Is there anything like Python's rsplit() in Go?

Hey all, hope you are having a nice day/evening. I was trying to learn how Split() method works on Go, and was wondering if there is any feature like rsplit() of Python in Go.

So what I have been trying is that getting a user input and split it by space, and store it into a slice called ‘hey’ and then print it. My code so far:

func main() {
    scanner := bufio.NewScanner(os.Stdin)
    for scanner.Scan() {

        text := scanner.Text()
        if text == "0" {
            break
        }

        hey := strings.Split(text, " ")
        fmt.Println(hey)
    }
}

And I am expecting user input to be in the form of

city-name longitude langitude

in one line. So for example, if a user types

London 185 86

then hey slice will be {London 185 86} and it is working as I expected.

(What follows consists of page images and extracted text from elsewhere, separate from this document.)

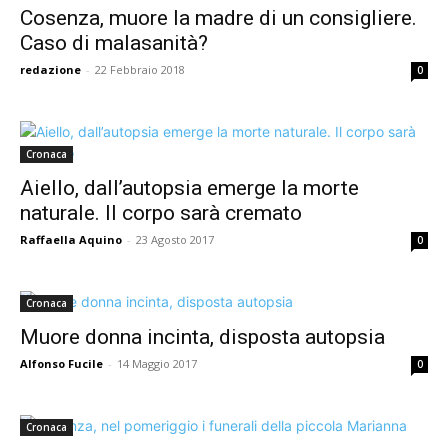
Cosenza, muore la madre di un consigliere.
Caso di malasanità?
redazione
-
22 Febbraio 2018
0
Cronaca
Aiello, dall’autopsia emerge la morte
naturale. Il corpo sarà cremato
Raffaella Aquino
-
23 Agosto 2017
0
Cronaca
Muore donna incinta, disposta autopsia
Alfonso Fucile
-
14 Maggio 2017
0
Cronaca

But the problem is that when user types a city name with space in it, such as “Buenos Aires”. So that the user input will be like “Buenos Aires 185 86”.

I want hey slice to be {Buenos Aires 185 86} in that case, is there any good way to do this in Go? This can be done with rsplit(" ", 2) in Python but I have googled to find such a way and read the documentation but could not find it. Can anyone help me with this?

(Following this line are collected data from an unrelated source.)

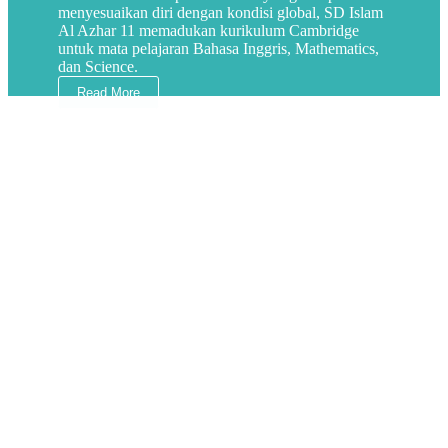
menyesuaikan diri dengan kondisi global, SD Islam
Al Azhar 11 memadukan kurikulum Cambridge
untuk mata pelajaran Bahasa Inggris, Mathematics,
dan Science.
Read More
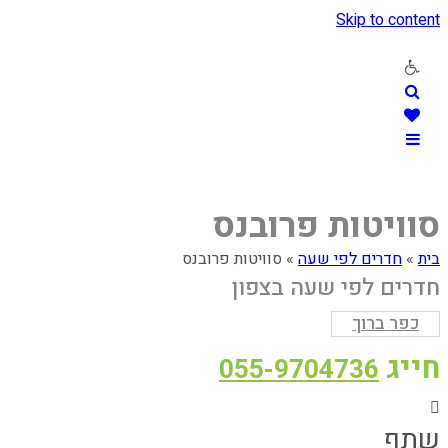
Skip to content
סוויטות פרובנס
בית
»
חדרים לפי שעה
»
סוויטות פרובנס
חדרים לפי שעה בצפון
כפר ברוך
חייג
055-9704736
שתף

I’d probably do something like this

	fields := strings.Fields("Buenos Aires 185 86")
	for len(fields) > 3 {
		fields[1] = fields[0] + " " + fields[1]
		fields = fields[1:]
	}

Playground

1 Like

Because the cities could have multiple words in the name perhaps a better idea is to read the words and check the type of each one (string or numeric) and concatenate only the strings…

1 Like

This sounds like a good idea, but how can I do this?

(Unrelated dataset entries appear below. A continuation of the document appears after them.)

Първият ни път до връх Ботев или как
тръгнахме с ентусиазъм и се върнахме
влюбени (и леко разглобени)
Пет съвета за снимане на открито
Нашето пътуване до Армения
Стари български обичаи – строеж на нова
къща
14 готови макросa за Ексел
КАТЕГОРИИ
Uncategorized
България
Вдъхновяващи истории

A quick and trivial solution that came into my mind look like this:

package main

import (
    "fmt"
    "strconv"
    "strings"
)

const data = "Buenos Aires 185 86"

func main() {

    var city string
    var long, lat int

    for i, fields := 0, strings.Fields(data); i < len(fields); i++ {
    	if _, err := strconv.Atoi(fields[i]); err != nil {
    		city = city + fields[i] + " "
    		continue
    	}
    	long, _ = strconv.Atoi(fields[i])
    	lat, _ = strconv.Atoi(fields[i+1])
    	city = city[:len(city)-1]
    	break
    }
	fmt.Printf("%s, [%d %d]\n", city, long, lat)
}

You can also try with a more complex name like Edinburgh of the Seven Seas.

1 Like

Thank you so much for kind reply!

This topic was automatically closed 90 days after the last reply. New replies are no longer allowed.